Page images and extracted text
◇ ◇ ◇

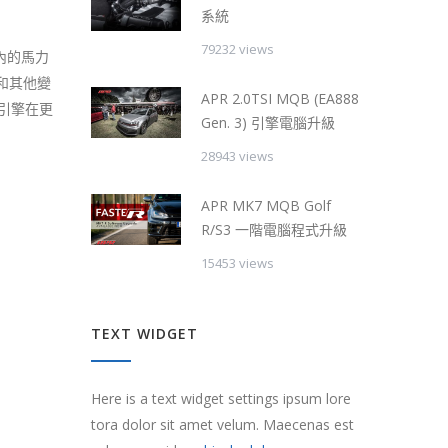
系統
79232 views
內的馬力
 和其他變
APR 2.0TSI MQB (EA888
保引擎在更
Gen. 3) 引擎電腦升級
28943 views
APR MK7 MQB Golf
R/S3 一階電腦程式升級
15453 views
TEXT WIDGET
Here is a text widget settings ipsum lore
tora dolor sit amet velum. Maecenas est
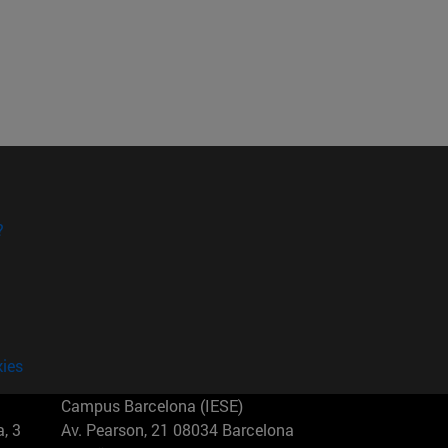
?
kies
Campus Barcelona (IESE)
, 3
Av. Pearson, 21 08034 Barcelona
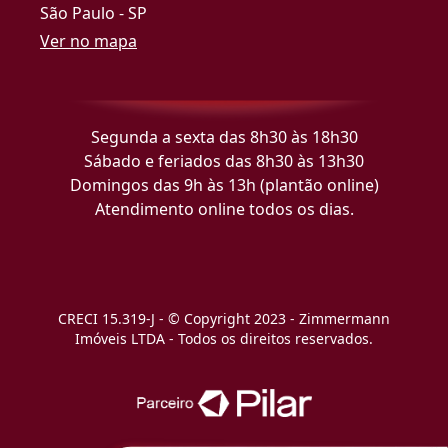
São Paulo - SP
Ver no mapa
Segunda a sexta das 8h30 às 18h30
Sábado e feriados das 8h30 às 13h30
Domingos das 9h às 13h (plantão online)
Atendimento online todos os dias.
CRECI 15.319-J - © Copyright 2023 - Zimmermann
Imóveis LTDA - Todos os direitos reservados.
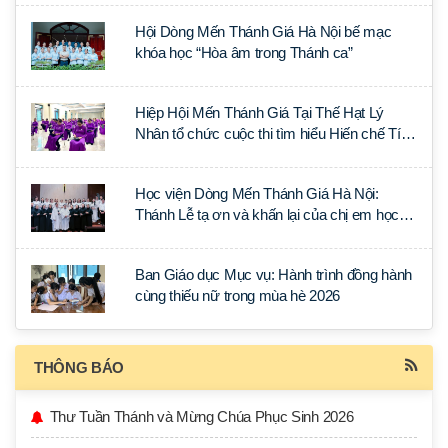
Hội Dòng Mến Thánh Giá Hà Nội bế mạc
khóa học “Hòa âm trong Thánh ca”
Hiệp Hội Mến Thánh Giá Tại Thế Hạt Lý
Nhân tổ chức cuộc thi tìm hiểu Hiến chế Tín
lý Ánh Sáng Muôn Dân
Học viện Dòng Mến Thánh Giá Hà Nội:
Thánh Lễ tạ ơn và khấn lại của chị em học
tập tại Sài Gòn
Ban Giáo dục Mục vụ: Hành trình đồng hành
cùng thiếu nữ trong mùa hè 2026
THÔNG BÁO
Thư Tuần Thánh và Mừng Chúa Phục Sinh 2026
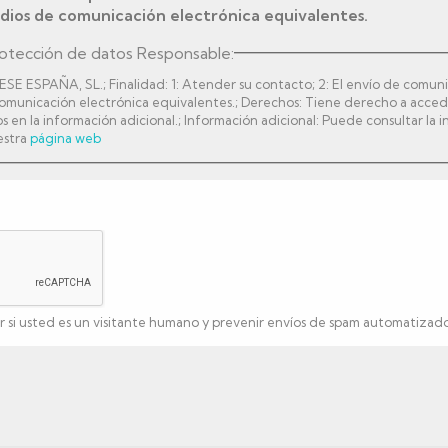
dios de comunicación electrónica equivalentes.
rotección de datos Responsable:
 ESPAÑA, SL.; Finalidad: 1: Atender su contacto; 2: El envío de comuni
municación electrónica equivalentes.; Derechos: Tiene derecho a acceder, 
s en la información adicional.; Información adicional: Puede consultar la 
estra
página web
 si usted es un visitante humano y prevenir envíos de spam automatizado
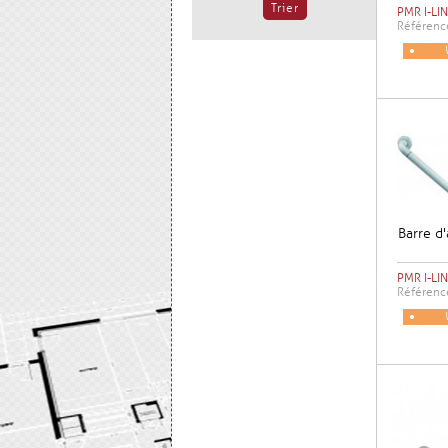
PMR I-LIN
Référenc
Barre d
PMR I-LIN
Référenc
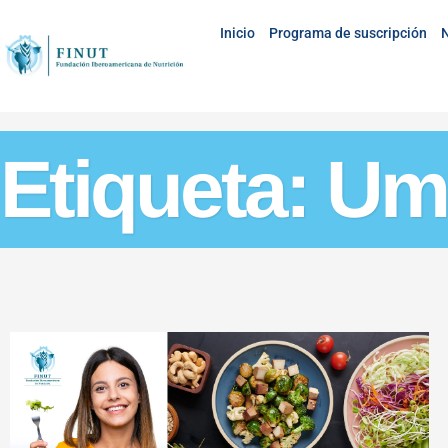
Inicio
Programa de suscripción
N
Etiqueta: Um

◇ ◇ ◇

--- Assigned task ---
A faithful copy is needed of the lines from the one containing "Hội Dòng Mến Thánh Giá Hà Nội bế mạc" through the last line of the data above, with pictures left out.

--- Completed exercise ---
Hội Dòng Mến Thánh Giá Hà Nội bế mạc
khóa học “Hòa âm trong Thánh ca”
Hiệp Hội Mến Thánh Giá Tại Thế Hạt Lý
Nhân tổ chức cuộc thi tìm hiểu Hiến chế Tín
lý Ánh Sáng Muôn Dân
Học viện Dòng Mến Thánh Giá Hà Nội:
Thánh Lễ tạ ơn và khấn lại của chị em học
tập tại Sài Gòn
Ban Giáo dục Mục vụ: Hành trình đồng hành
cùng thiếu nữ trong mùa hè 2026
THÔNG BÁO
Thư Tuần Thánh và Mừng Chúa Phục Sinh 2026
dios de comunicación electrónica equivalentes.
rotección de datos Responsable:
 ESPAÑA, SL.; Finalidad: 1: Atender su contacto; 2: El envío de comuni
municación electrónica equivalentes.; Derechos: Tiene derecho a acceder, 
s en la información adicional.; Información adicional: Puede consultar la 
estra
página web
 si usted es un visitante humano y prevenir envíos de spam automatizado
PMR I-LIN
Référenc
Barre d
PMR I-LIN
Référenc
Inicio
Programa de suscripción
N
Etiqueta: Um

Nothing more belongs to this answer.